Apple's Lawyers Target iPhone Copycats
Jan 15, 2007 2:36 PM PT
Apple's iPhone may be six months away from its general release, but some eager fans already have smartphones that look just like the user interface (UI) CEO Steve Jobs unveiled last week at the Macworld Conference & Expo.
At least one company, MoDaCo, has developed a screen shot of the UI that users can download and install as a "skin" on their PocketPC device. Apple, unsurprisingly, has not looked kindly upon these endeavors and is threatening legal action.
MoDaCo has displayed on its Web site a letter it received from Apple's legal team.
It reads, "While we appreciate your interest in the iPhone, the icons and screen shot displayed on your Web site are copyrighted by Apple, and copyright law explicitly prohibits unauthorized display and distribution of copyrighted works."
The letter continues, "Apple therefore demands that you remove this screen shot from your Web site and refrain from facilitating the further dissemination of Apple's copyrighted material by removing the link to http://forum.xda-developers.com, where said icons and screenshot are being distributed."
Red Cape Tactics
What MoDaCo did appears to be the equivalent of waving a bright red cape in front of an angry bull. Apple is notoriously protective of its brand and related patents and trademarks; however, its rights to the iPhone name is a matter of dispute as Cisco Systems also claims ownership to the trademark.

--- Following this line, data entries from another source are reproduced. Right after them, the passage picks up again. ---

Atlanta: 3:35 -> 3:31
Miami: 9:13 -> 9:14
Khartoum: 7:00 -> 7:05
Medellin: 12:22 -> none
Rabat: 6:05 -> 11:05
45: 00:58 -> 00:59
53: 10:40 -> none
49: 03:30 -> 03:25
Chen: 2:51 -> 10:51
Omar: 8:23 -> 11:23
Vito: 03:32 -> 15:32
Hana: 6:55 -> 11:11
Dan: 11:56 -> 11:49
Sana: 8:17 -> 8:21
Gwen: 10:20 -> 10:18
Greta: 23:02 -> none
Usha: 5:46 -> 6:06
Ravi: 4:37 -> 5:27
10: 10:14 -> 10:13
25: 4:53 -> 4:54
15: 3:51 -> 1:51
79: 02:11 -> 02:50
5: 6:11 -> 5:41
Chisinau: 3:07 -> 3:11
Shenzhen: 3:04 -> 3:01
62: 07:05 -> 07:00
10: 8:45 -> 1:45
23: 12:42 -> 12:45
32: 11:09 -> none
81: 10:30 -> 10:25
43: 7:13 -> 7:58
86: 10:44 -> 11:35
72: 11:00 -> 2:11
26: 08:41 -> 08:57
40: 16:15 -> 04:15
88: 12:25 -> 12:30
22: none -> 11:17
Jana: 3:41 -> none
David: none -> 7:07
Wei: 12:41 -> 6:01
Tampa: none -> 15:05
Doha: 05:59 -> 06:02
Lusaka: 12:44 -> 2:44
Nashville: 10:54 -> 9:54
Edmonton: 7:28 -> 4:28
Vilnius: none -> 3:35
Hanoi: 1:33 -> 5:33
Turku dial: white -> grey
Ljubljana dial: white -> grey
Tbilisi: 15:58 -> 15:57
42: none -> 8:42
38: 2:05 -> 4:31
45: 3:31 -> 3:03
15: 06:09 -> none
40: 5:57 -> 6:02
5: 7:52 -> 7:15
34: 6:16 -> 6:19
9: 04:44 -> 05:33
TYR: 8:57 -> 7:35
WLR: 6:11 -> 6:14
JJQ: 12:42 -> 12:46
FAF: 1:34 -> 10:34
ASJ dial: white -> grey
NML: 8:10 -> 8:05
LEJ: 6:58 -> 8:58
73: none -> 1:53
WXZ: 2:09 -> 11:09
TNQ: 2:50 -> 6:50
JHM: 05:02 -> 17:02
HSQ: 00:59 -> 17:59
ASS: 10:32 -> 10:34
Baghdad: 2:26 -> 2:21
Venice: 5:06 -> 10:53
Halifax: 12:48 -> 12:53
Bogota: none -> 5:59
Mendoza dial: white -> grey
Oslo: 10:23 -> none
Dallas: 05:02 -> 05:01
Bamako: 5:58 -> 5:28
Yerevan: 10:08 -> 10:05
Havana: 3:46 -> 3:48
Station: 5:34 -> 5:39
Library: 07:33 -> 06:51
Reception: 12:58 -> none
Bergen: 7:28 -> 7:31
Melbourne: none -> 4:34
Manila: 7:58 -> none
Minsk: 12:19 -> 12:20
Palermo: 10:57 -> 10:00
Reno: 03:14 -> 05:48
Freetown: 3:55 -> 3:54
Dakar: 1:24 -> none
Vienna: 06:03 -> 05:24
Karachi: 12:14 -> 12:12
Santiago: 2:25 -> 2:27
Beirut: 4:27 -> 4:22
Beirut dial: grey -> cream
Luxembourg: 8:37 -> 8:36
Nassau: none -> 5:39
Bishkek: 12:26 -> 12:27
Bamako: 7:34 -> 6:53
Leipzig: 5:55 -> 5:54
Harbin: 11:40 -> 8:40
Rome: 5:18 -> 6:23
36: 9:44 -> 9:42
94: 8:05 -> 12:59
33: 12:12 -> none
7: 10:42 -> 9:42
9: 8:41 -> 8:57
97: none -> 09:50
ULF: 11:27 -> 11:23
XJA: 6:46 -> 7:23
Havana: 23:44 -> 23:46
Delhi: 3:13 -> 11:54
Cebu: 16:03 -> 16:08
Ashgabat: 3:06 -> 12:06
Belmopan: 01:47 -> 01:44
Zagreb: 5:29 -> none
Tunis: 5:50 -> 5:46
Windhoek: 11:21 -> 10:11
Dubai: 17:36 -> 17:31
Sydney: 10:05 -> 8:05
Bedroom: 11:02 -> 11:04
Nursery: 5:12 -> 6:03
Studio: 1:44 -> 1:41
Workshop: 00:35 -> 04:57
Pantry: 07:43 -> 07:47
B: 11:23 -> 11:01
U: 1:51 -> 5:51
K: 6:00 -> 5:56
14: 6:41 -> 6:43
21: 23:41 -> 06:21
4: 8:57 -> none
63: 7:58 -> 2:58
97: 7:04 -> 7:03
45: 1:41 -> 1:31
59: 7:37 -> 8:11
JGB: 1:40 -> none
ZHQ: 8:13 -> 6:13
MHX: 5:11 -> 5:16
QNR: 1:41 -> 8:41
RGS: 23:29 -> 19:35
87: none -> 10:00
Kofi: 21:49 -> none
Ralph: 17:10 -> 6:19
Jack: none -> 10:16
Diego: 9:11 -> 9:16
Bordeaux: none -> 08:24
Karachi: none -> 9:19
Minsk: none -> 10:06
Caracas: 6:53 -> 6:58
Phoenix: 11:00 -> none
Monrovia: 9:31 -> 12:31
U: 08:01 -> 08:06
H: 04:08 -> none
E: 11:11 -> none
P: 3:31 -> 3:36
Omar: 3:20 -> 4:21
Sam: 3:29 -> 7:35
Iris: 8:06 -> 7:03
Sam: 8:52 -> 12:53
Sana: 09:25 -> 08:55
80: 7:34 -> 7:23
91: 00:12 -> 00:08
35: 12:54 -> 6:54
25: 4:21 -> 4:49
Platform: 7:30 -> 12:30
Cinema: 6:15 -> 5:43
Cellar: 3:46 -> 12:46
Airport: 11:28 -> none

In September 2006, for instance, Apple filed the word "pod" for trademark protection with the U.S. Patent and Trademark Office -- separate from its use in connection to iPod.
Apple also apparently is seeking to claim rights to the word "podcast" in certain commercial situations. Last year, the company sent a cease-and-desist letter to Podcast Ready, a company that offers downloadable podcasts along with a software application that supports many portable devices, including the iPod.
Is There Originality?
It is unclear whether Apple's position regarding the so-called "iSkins" is the correct one under patent and trademark law.
The icon for Apple's "clock" depicts a clock face and is simply not protectable, notes Tristram Fall, a partner with the corporate and the intellectual property practice groups at Fox Rothschild.
"It lacks even a minimal level of originality, something that's required for copyright protection," he told MacNewsWorld. "Other icons, such as that for 'Internet' look to be more original and, if so, could be protectable."
Fall added, "On the other hand, the skin as a whole could be protectable in theory if the selection of icons used by Apple is original in some way."
It is more than likely that the UI is patentable, Steve Rubin, an intellectual property lawyer at WolfBlock, told MacNewsWorld.
"The beauty of many of Apple's products is the user interface. I've seen media touting Steve Jobs and his UI team as making everything much more simple, easy and fun to use. As a consequence, such user interfaces can, and likely are, also protected by patent," he noted.
Patent or Copyright?
Rubin said this issue highlights one of the major differences between patent and copyright law: Copyright protection "subsists."[[
"So, if there is an original icon, Apple has copyright protection as of its creation. Apple would have to register the work in the copyright office to file suit but it's their right and can keep others from using that particular icon," he stated.
For patent protection, by contrast, Apple has to file for a patent with the Patent and Trademark Office, Rubin continued.
"In the software arts -- and a new UI would be considered software -- such an application could take five years to process because of backlog in the Patent Office," he noted. "If Apple only recently came up with the new UI, it could be years before the patent issues and they can enforce [it]. This is a major problem in industries where the technology is only hot for a few years. The whole relevant time could be spent waiting for a patent to issue."
It's highly likely that the patent application will publish before it issues, Rubin concluded.
"Once an application is published, Apple can inform its competitors of the publication but, unless the patent eventually issues in substantially the same way -- and there is no real guidance on what that language means yet -- Apple has no rights until the patent actually issue," he said.